And there is no reason to plan any of it in advance. You can finish building your site which sells hamsters online (free delivery!) and once you're done, decide that you might as well branch on to ferrets and guinea pigs, because you have absolutely no financial goal to meet, no shareholders to please, no bosses to argue with.

The purpose is the journey, rather than the destination.
There is no harm in finishing the journey every other month, and then simply picking a new direction to travel in for some time.

If you want this to be like some sort of class in high school, some lectures will probably have to happen. Just as well, there is material to cover that might be relevant for everyone, regardless of what project they've decided to work on.

The academy currently seems to neglect many things that are crucial to any real software development. In my opinion, even the ones that you could in theory expect students to pick up on their own get ignored due to the highly demanding academic schedule.
In a nutshell, I'm referring to the sort of things you have in the Joel Test. A few of these points aren't relevant, but source control, builds, bug tracking, specs, schedules, unit testing, backups, even tools, these are things you can only hope to learn on your first job because (in my experience) nobody will mention them before that point. If we're already fantasizing, might as well change that.

I suppose that at many points the people involved in this will sit together in a classroom, just like any other high school class. There's plenty of things for them to do then.

Showing the various projects to everyone, explaining what they're good for, and maybe getting hit with nasty criticism, are all things you might as well learn early. Having more people to point out flaws, or praise impressive achievements, would improve the whole thing. Not to mention how good innocent bystanders are for finding surprising bugs, and doing usability testing. Maybe even deliberately try to break each other's security.

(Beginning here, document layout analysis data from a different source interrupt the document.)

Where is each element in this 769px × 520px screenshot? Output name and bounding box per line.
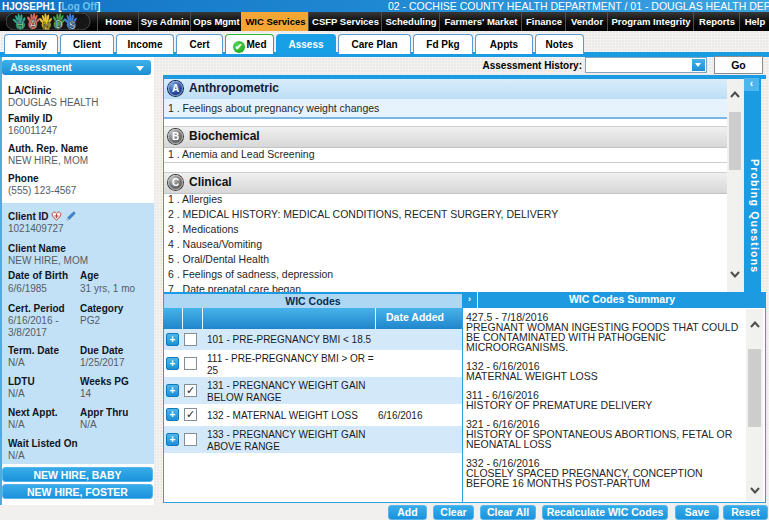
svg-text:N: N (42, 21, 49, 31)
svg-text:H: H (16, 20, 23, 30)
svg-text:S: S (69, 20, 76, 30)
svg-text:D: D (55, 19, 62, 30)
svg-text:A: A (29, 19, 36, 30)
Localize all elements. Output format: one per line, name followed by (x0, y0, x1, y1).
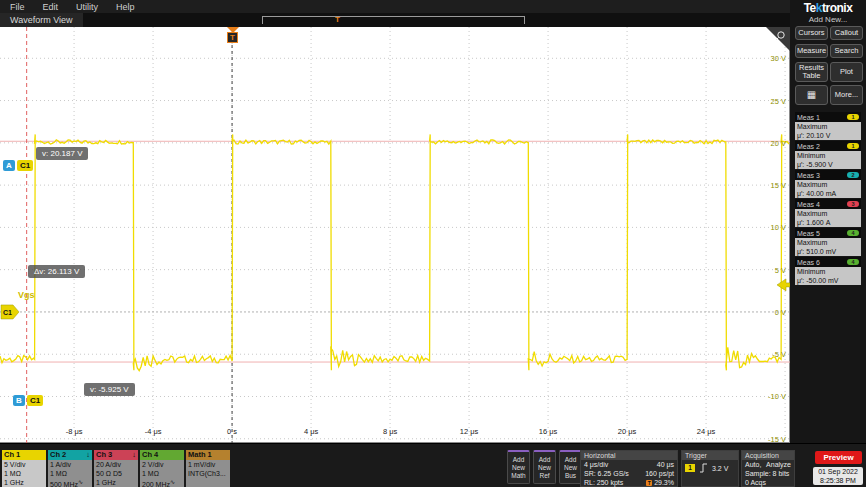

Beyond that, people could be each other's pretend-customers and ask for features and changes and discuss schedules for them. This would allow you to generate surprising ideas and feature requests, and simulate a real project's development better than any number of tired old teachers. Interaction with a large number of various people can bring a lot of life into a project in ways you'll just never find in the old and boring academy.

Saying that people need to complain a lot must have seemed out of place. Let me explain.
Perfectionism is a flaw in certain situations, there's no doubt about it. It can get you stuck on things you might as well ignore, and suffer needlessly from things that seem normal to others.
On the other hand, the first step on the road to making something better is saying "this could be better". This whole blog is a result of perfectionism; the few companies I've worked for so far haven't gone bankrupt yet, but I find it infuriating when I have to spend an entire week working on a task that has no right to take more than a few hours.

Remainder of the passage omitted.